Brief -> Your answer should repeat every line of the records below in which the word "平均盈利" appears.

Stored data
━━━━━━━━━━

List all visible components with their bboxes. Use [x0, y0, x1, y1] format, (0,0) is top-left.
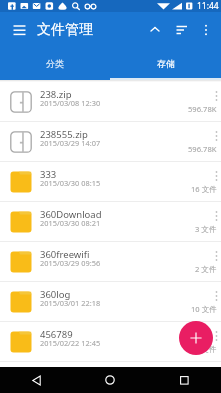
button[interactable]: 333 [0, 162, 221, 201]
staticText: 333 [40, 168, 57, 181]
staticText: 3 文件 [195, 224, 217, 234]
staticText: 存储 [157, 58, 175, 69]
staticText: 2015/03/01 22:18 [40, 298, 101, 308]
staticText: 360log [40, 288, 71, 301]
button[interactable]: More options [195, 19, 217, 41]
staticText: 360Download [40, 208, 102, 221]
button[interactable]: More [207, 242, 221, 264]
button[interactable]: 238.zip [0, 82, 221, 121]
staticText: 16 文件 [191, 184, 217, 194]
button[interactable]: Back [0, 367, 73, 393]
button[interactable]: Sort [170, 18, 194, 42]
button[interactable]: 360log [0, 282, 221, 321]
button[interactable]: Menu [8, 19, 30, 41]
button[interactable]: 456789 [0, 322, 221, 361]
staticText: 2015/03/30 08:15 [40, 178, 101, 188]
button[interactable]: More [207, 122, 221, 144]
staticText: 2015/03/08 12:30 [40, 98, 101, 108]
button[interactable]: More [207, 162, 221, 184]
button[interactable]: 360Download [0, 202, 221, 241]
staticText: 238.zip [40, 88, 72, 101]
button[interactable]: Home [73, 367, 147, 393]
staticText: 2015/02/22 12:45 [40, 338, 101, 348]
staticText: 2 文件 [195, 264, 217, 274]
staticText: 文件管理 [37, 21, 93, 39]
button[interactable]: 分类 [0, 47, 110, 80]
button[interactable]: 360freewifi [0, 242, 221, 281]
staticText: 238555.zip [40, 128, 88, 141]
button[interactable]: Add [179, 321, 213, 355]
staticText: 596.78K [188, 144, 217, 154]
button[interactable]: More [207, 82, 221, 104]
staticText: 2015/03/30 08:21 [40, 218, 101, 228]
staticText: 11:44 [197, 0, 219, 12]
button[interactable]: More [207, 322, 221, 344]
button[interactable]: Recents [147, 367, 221, 393]
button[interactable]: 存储 [110, 47, 221, 80]
button[interactable]: More [207, 202, 221, 224]
staticText: 分类 [46, 58, 64, 69]
staticText: 3 文件 [195, 344, 217, 354]
staticText: 2015/03/29 09:56 [40, 258, 101, 268]
staticText: 10 文件 [191, 304, 217, 314]
button[interactable]: Collapse [143, 18, 167, 42]
staticText: 596.78K [188, 104, 217, 114]
staticText: 2015/03/29 14:07 [40, 138, 101, 148]
button[interactable]: More [207, 282, 221, 304]
staticText: 456789 [40, 328, 73, 341]
button[interactable]: 238555.zip [0, 122, 221, 161]
staticText: 360freewifi [40, 248, 90, 261]
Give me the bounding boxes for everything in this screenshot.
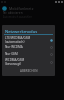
button[interactable]: Nur WCDMA: [2, 44, 55, 50]
other: Mobile network: [2, 6, 7, 11]
staticText: WCDMA/GSM: [5, 58, 25, 62]
button[interactable]: ABBRECHEN: [2, 66, 55, 76]
button[interactable]: Nur GSM: [2, 51, 55, 57]
button[interactable]: WCDMA/GSM: [2, 58, 55, 66]
staticText: Netzwerkmodus: [5, 29, 38, 35]
staticText: (bevorzugt): [5, 62, 22, 66]
staticText: ABBRECHEN: [20, 69, 38, 73]
staticText: Nr. aktivieren: [3, 11, 23, 15]
button[interactable]: LTE/WCDMA/GSM: [2, 36, 55, 44]
staticText: Nur GSM: [5, 52, 18, 56]
staticText: LTE/WCDMA/GSM: [5, 36, 31, 40]
staticText: (automatisch): [5, 40, 25, 44]
staticText: Mobilfunknetz: [9, 6, 34, 11]
staticText: Automatisch auswählen: [3, 15, 33, 19]
staticText: Nur WCDMA: [5, 45, 23, 49]
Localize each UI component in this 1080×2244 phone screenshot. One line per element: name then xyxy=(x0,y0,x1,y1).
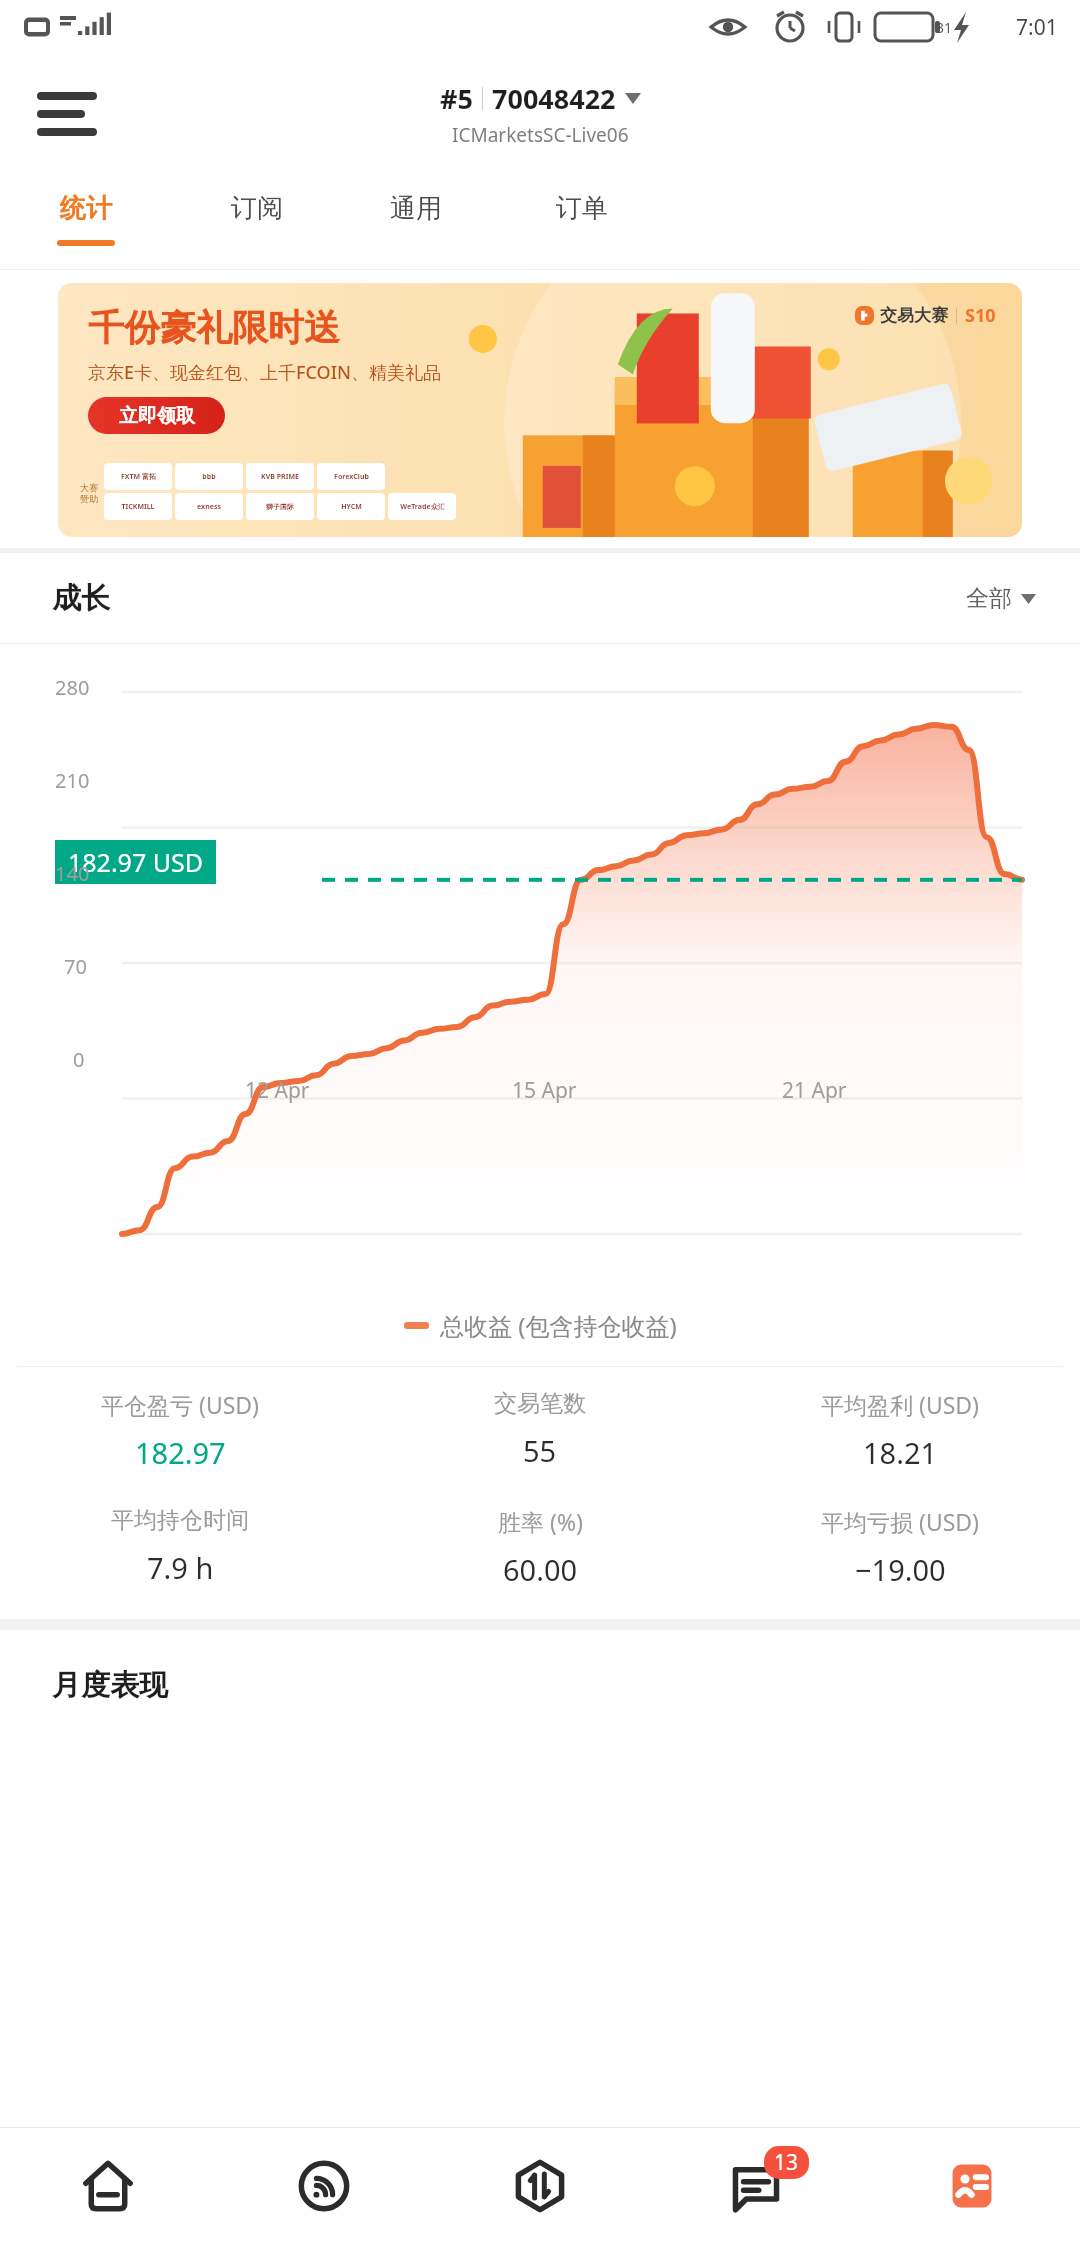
staticText: 平均盈利 (USD) xyxy=(821,1389,980,1420)
staticText: 獅子国际 xyxy=(266,502,294,511)
button[interactable]: #5 xyxy=(440,80,641,148)
staticText: 平均持仓时间 xyxy=(111,1506,249,1535)
button[interactable]: 统计 xyxy=(34,174,138,269)
staticText: 成长 xyxy=(52,580,110,617)
staticText: 订单 xyxy=(556,192,608,225)
staticText: 70048422 xyxy=(492,80,616,117)
staticText: #5 xyxy=(440,80,473,117)
button[interactable]: 千份豪礼限时送 xyxy=(58,283,1022,537)
staticText: 月度表现 xyxy=(52,1667,168,1704)
staticText: 7:01 xyxy=(1016,13,1058,42)
staticText: 交易大赛 xyxy=(880,305,948,326)
staticText: 全部 xyxy=(966,584,1012,613)
staticText: 立即领取 xyxy=(119,404,195,428)
button[interactable]: 交易笔数 xyxy=(360,1389,720,1470)
staticText: WeTrade众汇 xyxy=(400,502,445,512)
staticText: 13 xyxy=(774,2148,799,2177)
staticText: 京东E卡、现金红包、上千FCOIN、精美礼品 xyxy=(88,360,442,385)
button[interactable]: Home xyxy=(0,2128,216,2244)
button[interactable]: 胜率 (%) xyxy=(360,1506,720,1589)
staticText: 通用 xyxy=(390,192,442,225)
button[interactable]: 订阅 xyxy=(205,174,309,269)
staticText: −19.00 xyxy=(855,1550,946,1589)
staticText: 182.97 USD xyxy=(68,845,203,879)
button[interactable]: 平仓盈亏 (USD) xyxy=(0,1389,360,1472)
staticText: FXTM 富拓 xyxy=(121,472,156,482)
staticText: 7.9 h xyxy=(147,1548,214,1587)
button[interactable]: Trade xyxy=(432,2128,648,2244)
staticText: 胜率 (%) xyxy=(498,1506,583,1537)
staticText: 统计 xyxy=(60,192,112,225)
staticText: 赞助 xyxy=(80,493,98,504)
staticText: HYCM xyxy=(341,502,362,512)
staticText: 280 xyxy=(55,674,90,701)
staticText: ForexClub xyxy=(334,472,369,482)
staticText: 0 xyxy=(73,1046,85,1073)
staticText: 订阅 xyxy=(231,192,283,225)
staticText: 18.21 xyxy=(863,1433,938,1472)
staticText: bbb xyxy=(202,472,216,482)
button[interactable]: 平均持仓时间 xyxy=(0,1506,360,1587)
staticText: ICMarketsSC-Live06 xyxy=(452,122,629,148)
staticText: TICKMILL xyxy=(121,502,155,512)
staticText: KVB PRIME xyxy=(261,472,299,482)
staticText: 60.00 xyxy=(503,1550,578,1589)
staticText: 15 Apr xyxy=(512,1076,577,1105)
button[interactable]: Feed xyxy=(216,2128,432,2244)
staticText: 55 xyxy=(523,1431,557,1470)
button[interactable]: 平均盈利 (USD) xyxy=(720,1389,1080,1472)
button[interactable]: 订单 xyxy=(530,174,634,269)
staticText: 70 xyxy=(64,953,87,980)
staticText: S10 xyxy=(965,303,996,328)
staticText: 182.97 xyxy=(135,1433,226,1472)
staticText: 平均亏损 (USD) xyxy=(821,1506,980,1537)
staticText: 12 Apr xyxy=(245,1076,310,1105)
button[interactable]: 平均亏损 (USD) xyxy=(720,1506,1080,1589)
staticText: 交易笔数 xyxy=(494,1389,586,1418)
button[interactable]: Profile xyxy=(864,2128,1080,2244)
staticText: 210 xyxy=(55,767,90,794)
staticText: 140 xyxy=(55,860,90,887)
staticText: 大赛 xyxy=(80,482,98,493)
staticText: 千份豪礼限时送 xyxy=(88,305,340,350)
staticText: 31 xyxy=(936,18,953,37)
button[interactable]: 通用 xyxy=(364,174,468,269)
staticText: exness xyxy=(197,502,221,512)
staticText: 总收益 (包含持仓收益) xyxy=(440,1309,677,1342)
button[interactable]: 全部 xyxy=(966,584,1036,613)
button[interactable]: Messages xyxy=(648,2128,864,2244)
staticText: 平仓盈亏 (USD) xyxy=(101,1389,260,1420)
button[interactable]: Menu xyxy=(36,83,98,145)
button[interactable]: 立即领取 xyxy=(88,397,225,434)
staticText: 21 Apr xyxy=(782,1076,847,1105)
button[interactable]: 182.97 USD xyxy=(55,840,216,884)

━━━━━━━━━━

Solution ->
staticText: 平均盈利 (USD) xyxy=(821,1389,980,1420)
button[interactable]: 平均盈利 (USD) xyxy=(720,1389,1080,1472)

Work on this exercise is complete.